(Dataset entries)
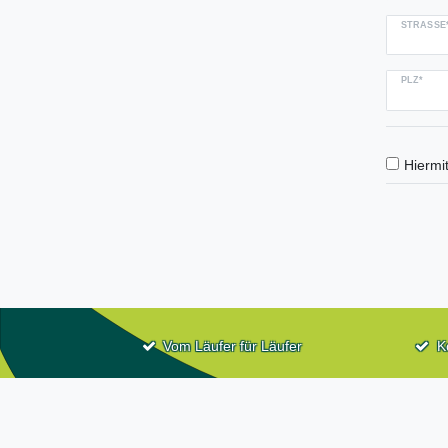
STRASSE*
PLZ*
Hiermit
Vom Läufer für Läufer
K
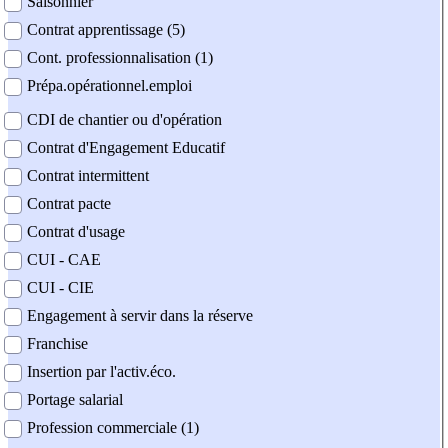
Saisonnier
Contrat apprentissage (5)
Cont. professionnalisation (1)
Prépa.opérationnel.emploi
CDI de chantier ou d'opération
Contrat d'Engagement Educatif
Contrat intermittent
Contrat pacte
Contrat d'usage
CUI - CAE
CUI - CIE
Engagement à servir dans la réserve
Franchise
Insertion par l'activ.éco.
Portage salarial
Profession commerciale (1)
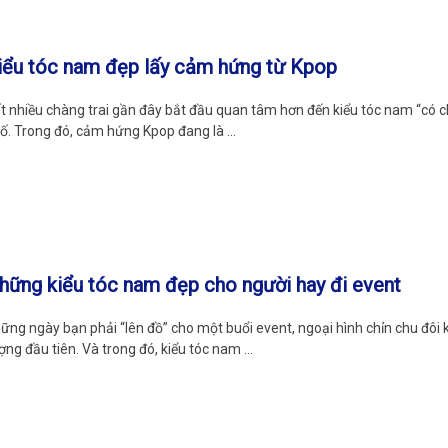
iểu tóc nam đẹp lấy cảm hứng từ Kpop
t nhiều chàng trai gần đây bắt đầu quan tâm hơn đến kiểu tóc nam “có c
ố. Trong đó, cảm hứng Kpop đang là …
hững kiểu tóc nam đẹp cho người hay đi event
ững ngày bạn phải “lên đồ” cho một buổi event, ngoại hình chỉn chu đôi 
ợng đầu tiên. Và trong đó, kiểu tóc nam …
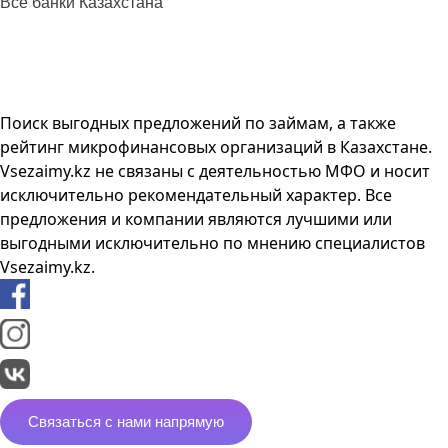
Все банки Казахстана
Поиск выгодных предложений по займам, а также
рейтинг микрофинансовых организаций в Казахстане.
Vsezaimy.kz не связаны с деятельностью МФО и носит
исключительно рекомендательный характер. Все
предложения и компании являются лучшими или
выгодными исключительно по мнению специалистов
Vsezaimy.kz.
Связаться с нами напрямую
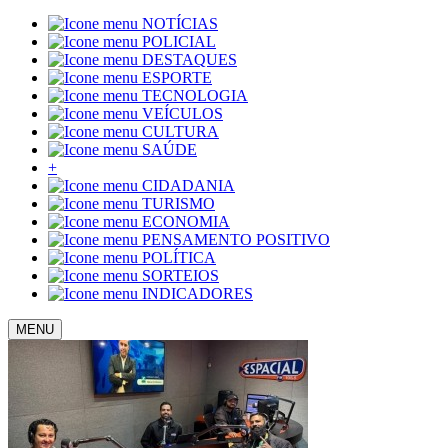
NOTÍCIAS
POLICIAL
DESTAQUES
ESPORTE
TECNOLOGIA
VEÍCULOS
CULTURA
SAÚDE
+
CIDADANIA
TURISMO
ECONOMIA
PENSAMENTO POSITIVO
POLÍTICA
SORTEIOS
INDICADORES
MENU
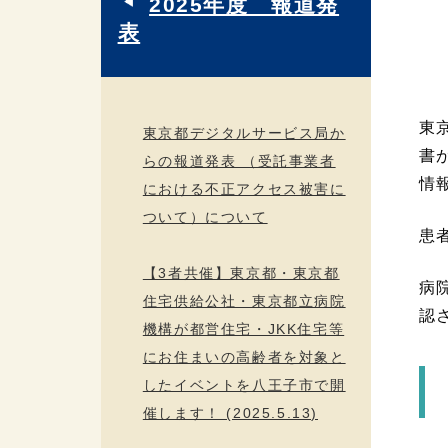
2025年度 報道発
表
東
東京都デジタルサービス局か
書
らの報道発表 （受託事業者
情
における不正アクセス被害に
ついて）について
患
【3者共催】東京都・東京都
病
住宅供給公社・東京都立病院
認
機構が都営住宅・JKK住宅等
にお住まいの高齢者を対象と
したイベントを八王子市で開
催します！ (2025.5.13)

* * *

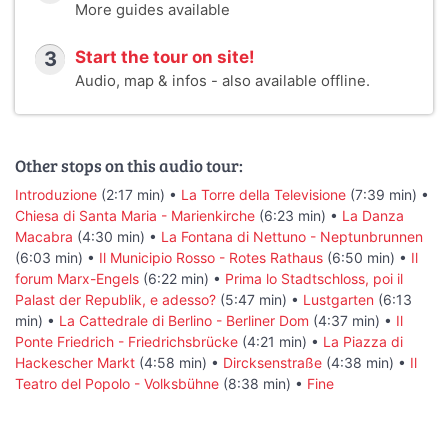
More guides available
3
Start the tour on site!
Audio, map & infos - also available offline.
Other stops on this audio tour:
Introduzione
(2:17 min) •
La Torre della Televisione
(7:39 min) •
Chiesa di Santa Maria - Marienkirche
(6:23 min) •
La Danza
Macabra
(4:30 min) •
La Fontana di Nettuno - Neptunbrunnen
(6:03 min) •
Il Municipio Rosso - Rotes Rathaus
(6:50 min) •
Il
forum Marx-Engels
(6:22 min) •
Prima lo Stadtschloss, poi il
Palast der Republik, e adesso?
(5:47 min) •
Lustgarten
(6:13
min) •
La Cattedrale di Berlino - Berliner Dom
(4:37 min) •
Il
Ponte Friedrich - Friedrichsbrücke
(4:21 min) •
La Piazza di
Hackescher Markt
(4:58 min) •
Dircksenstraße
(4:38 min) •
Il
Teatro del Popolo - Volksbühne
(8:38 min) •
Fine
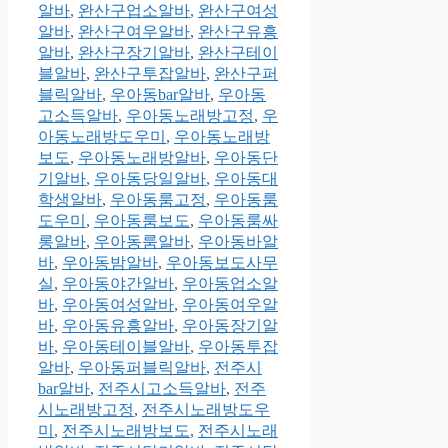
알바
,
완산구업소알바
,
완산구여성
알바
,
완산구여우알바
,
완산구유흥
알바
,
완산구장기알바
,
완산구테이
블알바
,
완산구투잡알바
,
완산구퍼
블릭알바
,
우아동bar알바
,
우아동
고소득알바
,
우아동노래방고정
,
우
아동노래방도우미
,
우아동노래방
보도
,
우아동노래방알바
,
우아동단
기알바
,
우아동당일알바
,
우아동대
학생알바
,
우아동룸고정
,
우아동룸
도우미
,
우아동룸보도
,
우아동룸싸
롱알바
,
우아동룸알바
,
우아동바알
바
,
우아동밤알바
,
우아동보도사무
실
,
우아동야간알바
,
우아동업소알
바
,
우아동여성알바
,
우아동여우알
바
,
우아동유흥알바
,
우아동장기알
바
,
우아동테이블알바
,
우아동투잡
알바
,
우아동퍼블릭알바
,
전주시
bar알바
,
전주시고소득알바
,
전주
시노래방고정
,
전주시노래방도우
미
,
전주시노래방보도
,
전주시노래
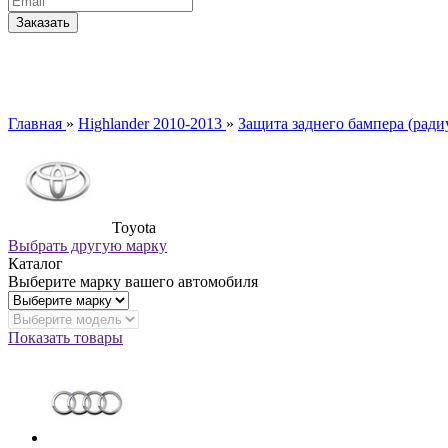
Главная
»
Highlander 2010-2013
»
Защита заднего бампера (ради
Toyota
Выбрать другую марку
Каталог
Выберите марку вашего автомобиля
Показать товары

> **PROBLEM TO WORK ON**
Locate the word "Kpop" in the records and collect each line it appears in.

> **WRITTEN ANSWER**
iểu tóc nam đẹp lấy cảm hứng từ Kpop
ố. Trong đó, cảm hứng Kpop đang là …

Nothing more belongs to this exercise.